Bitcoin Fundamental Briefing, March 2023

Bitcoin Fundamental Briefing, March 2023

No doubts, the major topic that are interested everybody is for how long the BTC rally stand.  Optimists tell that this is major trend reversal and start seriously discussing of 50K, 60K and even 70K upside targets. While more careful traders still have some doubts, suggesting that rally might be temporal because of banking crisis and only on a background of cash re-distribution out of the banks in some assets. So, how we could check it? First is, we need to understand the argumentation of both sides and then take a look at dry numbers to find out what is going on here. 

MARKET OVERVIEW

The cryptocurrency flirted with breaching $29,000 for the first time since June. Bitcoin has rallied about 60% this year.

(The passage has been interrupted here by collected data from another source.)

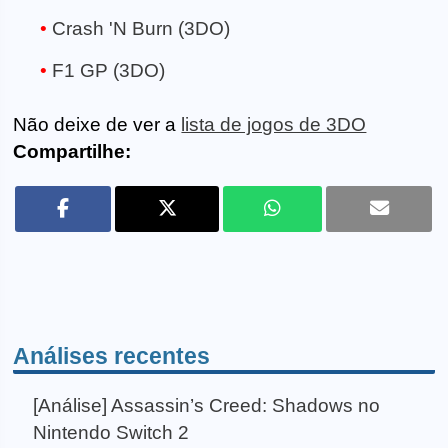
Crash 'N Burn (3DO)
F1 GP (3DO)
Não deixe de ver a
lista de jogos de 3DO
Compartilhe:
Análises recentes
[Análise] Assassin’s Creed: Shadows no
Nintendo Switch 2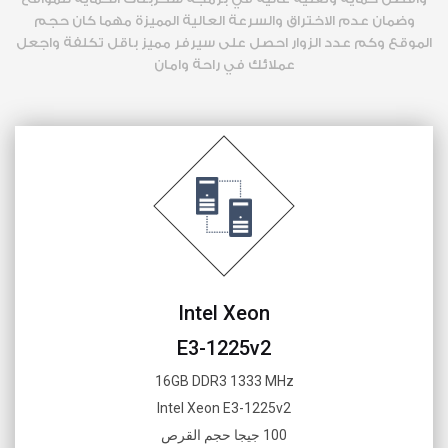
وضمان عدم الاختراق والسرعة العالية المميزة مهما كان حجم
الموقع وكم عدد الزوار احصل على سيرفر مميز باقل تكلفة واجعل
عملائك في راحة وامان
Intel Xeon
E3-1225v2
16GB DDR3 1333 MHz
Intel Xeon E3-1225v2
100 جيجا حجم القرص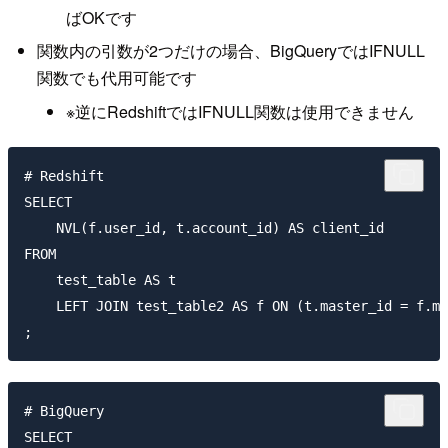
ばOKです
関数内の引数が2つだけの場合、BigQueryではIFNULL
関数でも代用可能です
※逆にRedshiftではIFNULL関数は使用できません
# Redshift

SELECT

    NVL(f.user_id, t.account_id) AS client_id

FROM

    test_table AS t

    LEFT JOIN test_table2 AS f ON (t.master_id = f.ma
# BigQuery

SELECT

That comes on the back of last year’s 64% decline.

“Wow, the market is reacting violently to the latest hike,” said Kevin March, founder of crypto prime brokerage platform Floating Point Group. There was a “huge volatility and volume spike as investors realize that there’s nothing stopping the Fed from continuing to hike rates if the affected mid-sized lenders are going to keep getting bailed out.”

The largest digital coin has gained roughly 25% since March 8, when signs first emerged of trouble around Silicon Valley Bank, which has since folded and ignited turmoil among other lenders.

Three US lenders — Silicon Valley Bank, Silvergate Capital Corp. and Signature Bank — have been embroiled in the current episode, with investors on the lookout for any others that might still be affected as regulators look to stem further fallout. The crisis of confidence has spread to Europe as well, where over the weekend UBS Group AG agreed to buy Credit Suisse Group AG for more than $3 billion in a government-brokered deal. Market-watchers say that it’s all helping Bitcoin rally.. 

Fed Whipsaws Bitcoin

Bitcoin pulled back from its highest price level since June and smaller cryptocurrencies slumped after the Federal Reserve’s interest-rate increase eased speculation that looser monetary policy would fuel demand for digital assets. The Federal Open Market Committee voted unanimously to increase its target for the federal funds rate to a range of 4.75% to 5%, the highest since September 2007, when rates were at their peak on the eve of the financial crisis. It’s the second straight rise of 25 basis points following a string of aggressive moves starting in March 2022, when rates were near zero.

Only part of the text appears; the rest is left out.